“With all the hype about Ramy and Kai, I thought, ‘What’s the one body part these guys could accentuate onstage over me?’ And it’s quad development. Even though I beat ’em on separation, they have it on thickness and pure mass. So I put my focus on legs. I told people the only chance they have is with legs. So if I train legs harder or more often, then that takes away their best punch. And once you do that, then they can’t really fight with you. Really, it was quad sweep from the rear that I was most concerned about. So I was trying to make my glutes smaller, bring out the outer quads, and make my hamstrings pop. I just wanted that better shape, and that’s what we were able to do.”
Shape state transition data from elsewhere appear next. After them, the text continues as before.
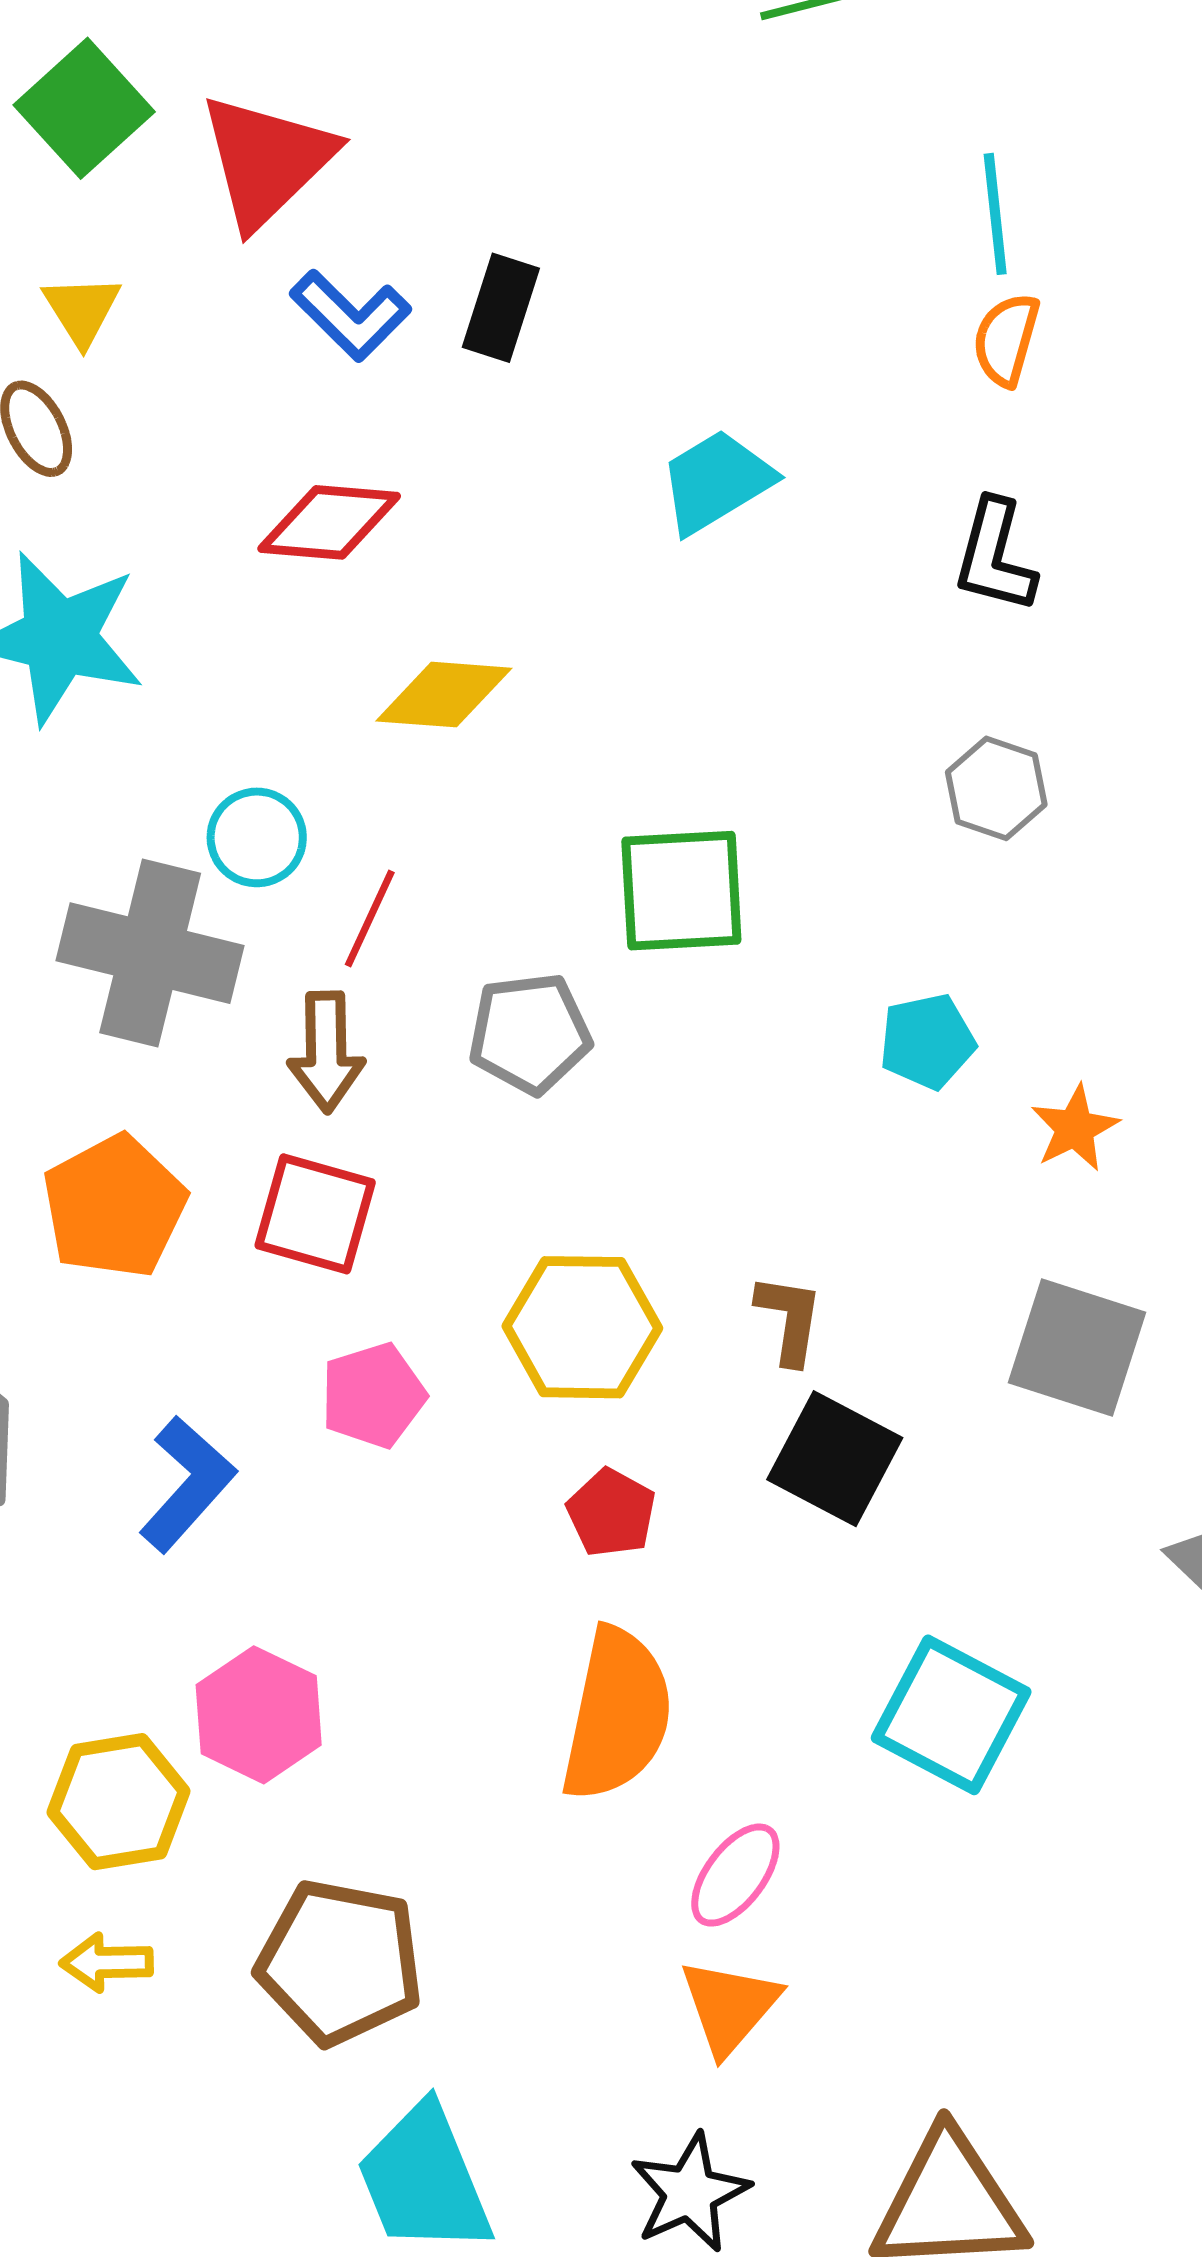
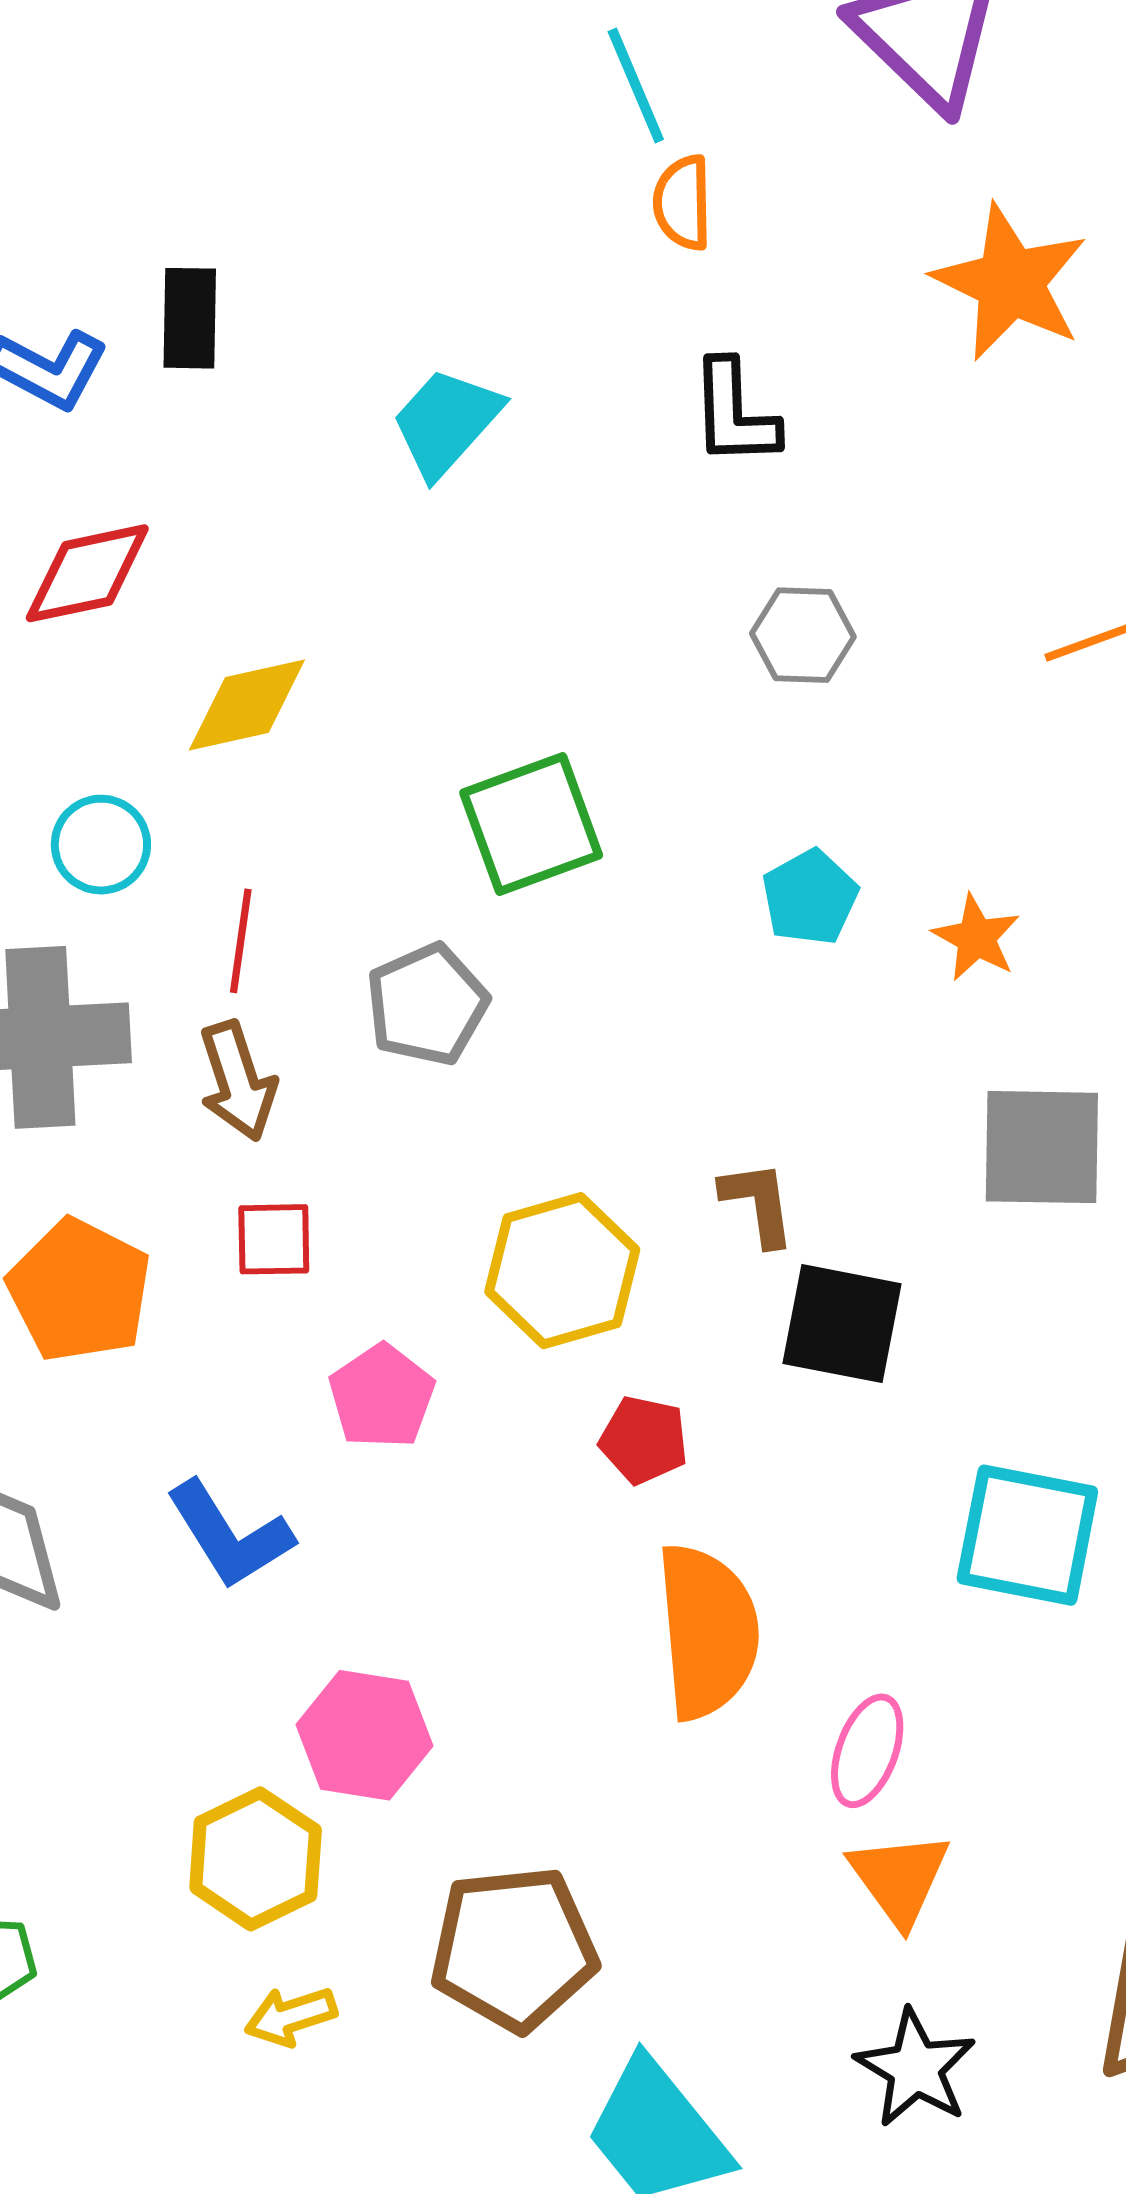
cyan circle: (257, 837) -> (101, 845), moved
red square: (315, 1214) -> (274, 1239), size x0.7
blue L-shape: (187, 1484) -> (230, 1535), turned 123

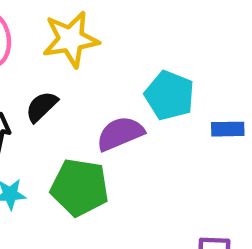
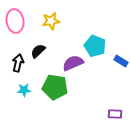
yellow star: (71, 39) -> (51, 21), size x0.7
blue rectangle: (228, 129) -> (121, 61), turned 32

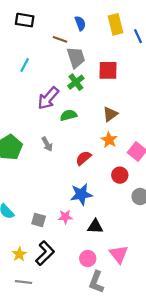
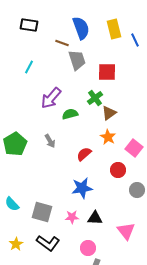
blue semicircle: (80, 23) -> (81, 28), size x1.6
green cross: (76, 82) -> (95, 98), moved
pink star: (65, 217) -> (72, 217), moved
gray square: (39, 220) -> (42, 212), size x1.5
black L-shape: (45, 253) -> (48, 243), turned 80
yellow star: (19, 254) -> (16, 244), moved
pink triangle: (119, 254) -> (126, 231), moved

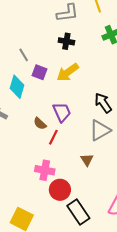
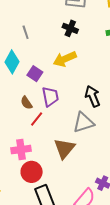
purple square: (40, 72) -> (35, 74), moved
brown triangle: (87, 160) -> (64, 149), size x1.6
pink cross: (45, 170) -> (21, 150), turned -30

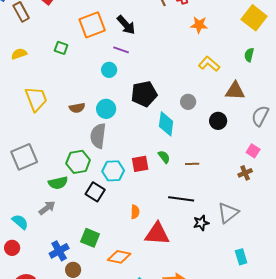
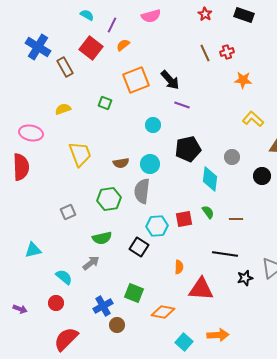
purple line: (121, 50) -> (182, 105), moved
gray square: (24, 157) -> (68, 212), size x0.6
green hexagon: (78, 162) -> (109, 199), moved

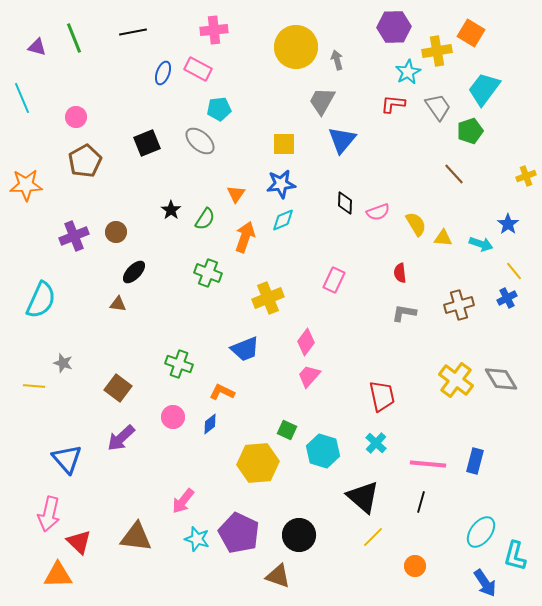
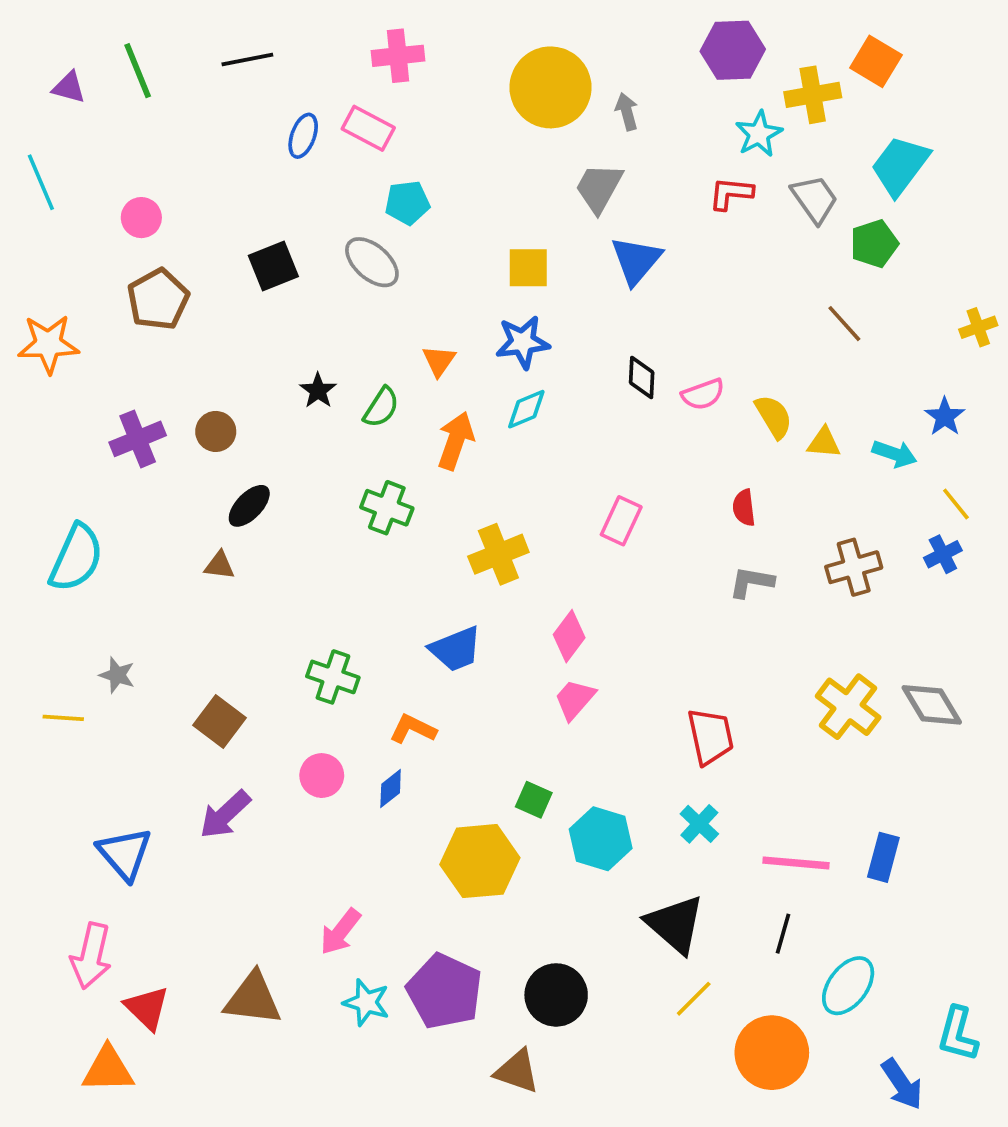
cyan ellipse: (481, 532) -> (848, 986), moved
orange circle: (415, 566) -> (772, 1053), size x1.8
The key was a double double. First, he double-split legs, breaking them into two sessions in the same day: quadriceps in the afternoon, hamstrings and calves in the evening. Then, he doubled their workload, hitting them twice over his seven-day split. On paper, not much changed between the two workouts. He switched in front squats for back squats and/or vertical leg presses for 45-degree leg presses in the second workout. The main difference was a greater focus on increasing the time under tension in the second workout. For example, he might go lighter on leg extensions and hold contractions.
These are four exercises that Heath worked into his routine during the past year.
- CLOSE-GRIP BENCH PRESS: He doesn’t do any barbell pressing on chest day, but he inserted this old standby into his arm days. He does them after pre-exhausting his triceps with isolation exercises.
- LOW-CABLE CROSSOVER: By pulling the cables from low positions to above his chest, he’s able to focus more on his upper, inner pecs.
- MACHINE PULLOVER: He discovered this is an excellent method for removing the biceps from back work to better isolate his lats.
- SPIDER CURL: This biceps curl done on the flat side of a preacher bench helps him focus more on contractions.